I wish I had brought my iPod or a magazine. I
settle back and people watch the line of truckers eating their
lunches at the counter, the reedy boy mopping the floors. He gives
me a quirk of a smile like he’s too shy to do much else. I figure
it’d be busier on a weekend morning, so he must be out of high
school.
I’m on my third coffee refill when Remy says,
“Here’s something.”
“What?”
“A wild dog attack, in Glasgow. That’s one
town over from Wolf Point.”
“That close?” Goosebumps prickle along my
arms.
“I have an idea,” he says. He turns the paper
around so I can see. “This is a picture of the man who was
attacked. Do you think that will help you find him? Maybe the
victims won’t be as suspicious as Geo’s own men.”

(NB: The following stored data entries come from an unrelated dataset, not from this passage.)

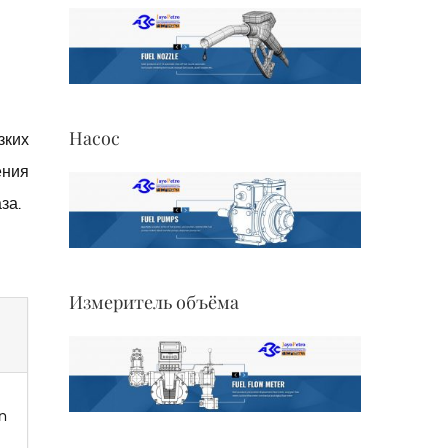
Насос
зких
ения
за.
Измеритель объёма
n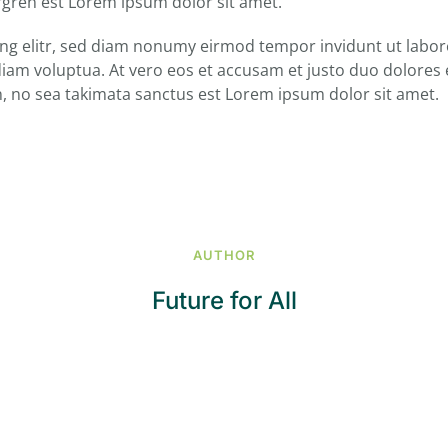
ergren est Lorem ipsum dolor sit amet.
ng elitr, sed diam nonumy eirmod tempor invidunt ut labo
diam voluptua. At vero eos et accusam et justo duo dolores 
n, no sea takimata sanctus est Lorem ipsum dolor sit amet.
AUTHOR
Future for All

I stare at the face of the man in the photo.
It looks almost like a yearbook photo but he’s far too old to be in
school. Oh wait–it says in the caption that the man, Martin Baker,
is a fifth-grade teacher. Okay.
“I could try.”
Remy smiles. “Good.”
When we return to the hotel room, I change
into some sweats and throw my hair up into a ponytail. “So, I’m
going for a run,” I say.
Remy doesn’t look up from the mess of
newspaper clippings and maps. “Let me just get changed.”
“No, I can go by myself.”
“I don’t think so.”
“I’ll be fine.”
“Your mother is trusting me to keep you safe.
I will go with you.”
I sigh. “So now you’re my bodyguard.”